NAASADIYA SUKTA OF RIG-VEDA
Rig-Veda
happens to be the most ancient book on this planet. The modern scientists, of
course, have done a lot of research on cosmology and creation, but to do that
they have all the scientific resources at their disposal. The modern man’s intelligence
stands on the powerful plinth of millenniums of observations and scientific
inventions. But our Rishis did not have that privilege. Think of some such
visionary of extreme past, (more than six thousand years back) sitting on the
banks of Ganges, on the side of some Himalayan ice capped hill and meditating
on cosmology and creation and reveals the most wonderful and divine hymn of all
the time.
I
would like you to see the beauty of Naasadiya Sukta of Rig-Veda popularly known
as Hymns of Creation. The internet is full of various translations of this
beautiful Sukta appearing in the last chapter of this sacred book. Every
translation is good and encompasses a different meaning of the Mantras the
translator could grasp out of the Sukta.
I,
first time, read the translation of ‘Hymns of Creation’ in a book called
‘Wonder, That was India’ some fifty years ago and was so thrilled by its poetry
that I copied it down in one of my diaries. Then, year after year, my diaries
got changed but this Sukta has to remain there. It was quite later I read Mrs.
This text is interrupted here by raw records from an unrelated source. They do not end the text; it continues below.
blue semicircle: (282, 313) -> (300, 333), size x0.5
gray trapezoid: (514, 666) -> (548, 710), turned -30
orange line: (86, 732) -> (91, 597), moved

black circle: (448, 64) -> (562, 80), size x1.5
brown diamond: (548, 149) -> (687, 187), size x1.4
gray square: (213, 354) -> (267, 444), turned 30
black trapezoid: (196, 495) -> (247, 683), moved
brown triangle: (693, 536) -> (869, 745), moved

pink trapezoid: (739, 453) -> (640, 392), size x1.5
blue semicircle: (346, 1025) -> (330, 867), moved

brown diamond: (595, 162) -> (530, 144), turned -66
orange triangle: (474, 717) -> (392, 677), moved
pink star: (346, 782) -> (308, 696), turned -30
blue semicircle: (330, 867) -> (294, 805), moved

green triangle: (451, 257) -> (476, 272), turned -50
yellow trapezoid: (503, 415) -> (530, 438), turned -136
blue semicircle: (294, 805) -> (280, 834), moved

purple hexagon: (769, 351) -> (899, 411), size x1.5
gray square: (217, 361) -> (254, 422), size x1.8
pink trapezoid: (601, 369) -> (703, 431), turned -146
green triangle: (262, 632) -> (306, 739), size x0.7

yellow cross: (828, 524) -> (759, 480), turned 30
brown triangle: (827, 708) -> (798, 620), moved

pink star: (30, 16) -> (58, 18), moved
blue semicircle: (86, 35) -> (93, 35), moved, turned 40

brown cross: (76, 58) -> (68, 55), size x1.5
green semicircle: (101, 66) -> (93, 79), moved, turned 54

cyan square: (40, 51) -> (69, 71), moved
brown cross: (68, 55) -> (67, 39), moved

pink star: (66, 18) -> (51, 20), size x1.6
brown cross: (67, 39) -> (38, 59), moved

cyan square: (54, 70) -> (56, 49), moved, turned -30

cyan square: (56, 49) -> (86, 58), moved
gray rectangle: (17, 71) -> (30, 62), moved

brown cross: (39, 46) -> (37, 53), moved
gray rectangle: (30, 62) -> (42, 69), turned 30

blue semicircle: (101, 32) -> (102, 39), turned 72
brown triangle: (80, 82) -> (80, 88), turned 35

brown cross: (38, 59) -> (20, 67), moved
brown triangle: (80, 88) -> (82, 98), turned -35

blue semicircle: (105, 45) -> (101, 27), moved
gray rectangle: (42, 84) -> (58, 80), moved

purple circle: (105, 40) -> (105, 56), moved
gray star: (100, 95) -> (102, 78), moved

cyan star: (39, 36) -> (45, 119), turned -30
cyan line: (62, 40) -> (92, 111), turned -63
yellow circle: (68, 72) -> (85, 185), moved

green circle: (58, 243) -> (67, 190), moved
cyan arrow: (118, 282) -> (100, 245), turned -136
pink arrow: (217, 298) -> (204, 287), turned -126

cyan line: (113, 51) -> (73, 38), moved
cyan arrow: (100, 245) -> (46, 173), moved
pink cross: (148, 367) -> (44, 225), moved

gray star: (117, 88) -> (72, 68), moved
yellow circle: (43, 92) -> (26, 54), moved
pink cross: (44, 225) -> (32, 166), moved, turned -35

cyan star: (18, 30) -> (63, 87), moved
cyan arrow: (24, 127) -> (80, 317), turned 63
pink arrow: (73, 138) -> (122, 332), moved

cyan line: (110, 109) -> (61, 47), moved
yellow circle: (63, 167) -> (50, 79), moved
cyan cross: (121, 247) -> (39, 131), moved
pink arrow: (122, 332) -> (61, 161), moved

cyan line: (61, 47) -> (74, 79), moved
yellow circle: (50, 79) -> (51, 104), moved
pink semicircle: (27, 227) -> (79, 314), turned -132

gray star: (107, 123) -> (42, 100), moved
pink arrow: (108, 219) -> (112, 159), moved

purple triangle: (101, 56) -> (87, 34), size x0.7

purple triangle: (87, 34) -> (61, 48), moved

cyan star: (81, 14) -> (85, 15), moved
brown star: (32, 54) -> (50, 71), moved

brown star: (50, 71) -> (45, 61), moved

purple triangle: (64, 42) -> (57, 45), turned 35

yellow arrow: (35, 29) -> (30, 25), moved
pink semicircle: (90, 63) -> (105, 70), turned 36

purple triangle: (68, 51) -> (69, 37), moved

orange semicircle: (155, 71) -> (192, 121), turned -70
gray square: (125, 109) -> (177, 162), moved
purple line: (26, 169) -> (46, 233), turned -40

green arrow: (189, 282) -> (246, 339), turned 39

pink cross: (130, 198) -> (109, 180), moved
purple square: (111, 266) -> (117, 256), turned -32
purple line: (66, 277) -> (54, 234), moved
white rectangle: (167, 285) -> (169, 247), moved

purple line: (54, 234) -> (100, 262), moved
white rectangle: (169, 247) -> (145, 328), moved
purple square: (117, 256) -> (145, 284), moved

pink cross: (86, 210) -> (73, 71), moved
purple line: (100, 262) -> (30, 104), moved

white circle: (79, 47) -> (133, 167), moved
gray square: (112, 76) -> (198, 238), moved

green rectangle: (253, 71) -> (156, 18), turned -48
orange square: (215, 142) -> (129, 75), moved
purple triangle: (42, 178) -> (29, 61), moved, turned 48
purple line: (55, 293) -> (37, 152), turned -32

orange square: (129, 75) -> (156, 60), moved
Indira Gandhi’s book “Eternal India ”
and found the same translation there too. To me this translation is more
attractive and meaningful. But the real beauty lies in the Mantras of the Sukta
it self. If you know little bit of Vedic Sanskrit, I would advice you to read
the Mantras directly and try to grasp the meaning, because I very strongly
believe that no translation, however beautiful and accurate, can reproduce the exact
beauty of Naasadiya Sukta.
CONTENTS
The
title word ‘Naasadiya’ is made out of the first word of this Sukta ‘Na Asad’. The
seven Mantras of this Sukta are in Trishthup (त्रिष्टुप) meter, a very popular meter in Vedas. It has four padas of eleven
syllables each (total 44 syllables)
making a mantra of this meter. It is the most prevalent meter of the
Rig-veda, accounting for roughly forty percent of its verses. Its Rishi or Seer
is Parmeshthi Prajaapati (परमेष्ठी
प्रजापति)
who, as per my knowledge, is the Rishi of only this Sukta. Here please know that a Rishi does not mean author. ऋषयो मंत्र द्रष्टार: (निरुक्त २/११). That means
the seer of the mantra is a rishi. Prajaapati is not a cast or title but most
of the rishis of vedas including Vahisth and Viswamitra etc are preceeded or
followed by ‘Prajaapati’ meaning ‘god or king who protects’. The names of the Rishis
are also indicative of some quality or Vedic truth and are not proper nouns. This Sukta is dedicated to the Vedic Devata called Bhava Vrittam (भाववृत्तम्). Here again I would like to state
that Devatas in Vedas are only the subject matter of the mantras and are not
personal gods.
PRESENTATION
I
am placing here the seven Mantras the way they are written in the Vedas, I
mean, with the stresses controlling the sound of particular letters with
respect to the meter in use plus the sense and meaning of the total word. Some
of you may not have any use of these stresses, but to them who know the Vedas,
these stresses are extremely important. They would not tolerate a text of Vedas
without proper stressing marks. Keeping everything in view, I am putting the
text as it is with the poetic translation of the
same below each mantra.
RIG-VEDA
MANDAL 10, SUKTA 129
NAASADIYA
SUKT OR HYMNS OF CREATION
Then
even nothingness was not, nor existence.
There
was no air then, nor the heavens beyond it.
What
covered it? Where was it? In whose keeping,
Was
there then cosmic water, in depths unfathomed?
Then
there was neither death nor immortality
Nor
was there then the torch of night and day.
The
one breathed windlessly and self-sustaining,
There
was that ONE then, and there was no other.
At
first there was only darkness wrapped in darkness.
All
this was only un-illumined water.
That
ONE which came to be, enclosed in nothing,
Arose
at last, born of the power of heat.
In
the beginning desire descended on it-
That
was the primal seed, born of the mind,
The
sages who have searched their hearts with wisdom
Know
that which is kin to ‘that which is not’.
And
they have stretched their cord across the void,
And
know what was above, and what below.
Seminal
powers made fertile mighty forces.
Below
was strength, and over it was impulse.
But,
after all, who knows, and who can say
Whence
it all came, and how creation happened?
The
gods themselves are later that creation,
So
who knows truly whence it has arisen?
Whence
all creation had its origin,
HE,
whether HE fashioned it or whether HE did not,
HE,
who surveys it all from highest heaven,
HE
knows - or may be even HE DOES NOT KNOW.